* [Exercise directions] With pictures left out, set down every record word for word.
━━ Recorded data
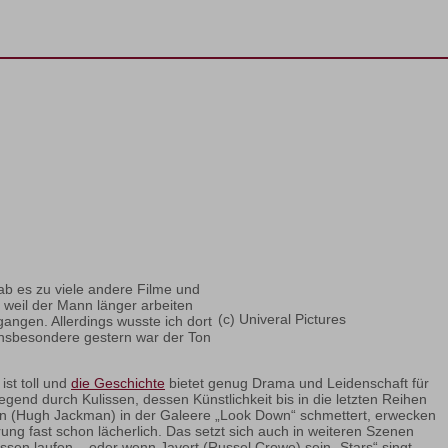
ab es zu viele andere Filme und
 weil der Mann länger arbeiten
(c) Univeral Pictures
gangen. Allerdings wusste ich dort
 insbesondere gestern war der Ton
st toll und
die Geschichte
bietet genug Drama und Leidenschaft für
gend durch Kulissen, dessen Künstlichkeit bis in die letzten Reihen
ean (Hugh Jackman) in der Galeere „Look Down“ schmettert, erwecken
ung fast schon lächerlich. Das setzt sich auch in weiteren Szenen
ssen laufen – oder wenn Javert (Russel Crowe) sein „Stars“ singt,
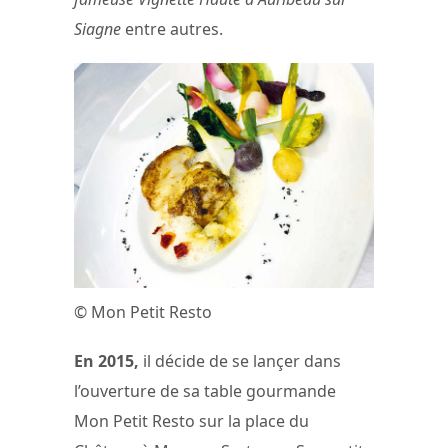
Siagne
entre autres.
© Mon Petit Resto
En 2015,
il décide de se lançer dans
l’ouverture de sa table gourmande
Mon Petit Resto sur la place du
━━━━
* [Answer to the problem]
ab es zu viele andere Filme und
 weil der Mann länger arbeiten
(c) Univeral Pictures
gangen. Allerdings wusste ich dort
 insbesondere gestern war der Ton
st toll und
die Geschichte
bietet genug Drama und Leidenschaft für
gend durch Kulissen, dessen Künstlichkeit bis in die letzten Reihen
ean (Hugh Jackman) in der Galeere „Look Down“ schmettert, erwecken
ung fast schon lächerlich. Das setzt sich auch in weiteren Szenen
ssen laufen – oder wenn Javert (Russel Crowe) sein „Stars“ singt,
Siagne
entre autres.
© Mon Petit Resto
En 2015,
il décide de se lançer dans
l’ouverture de sa table gourmande
Mon Petit Resto sur la place du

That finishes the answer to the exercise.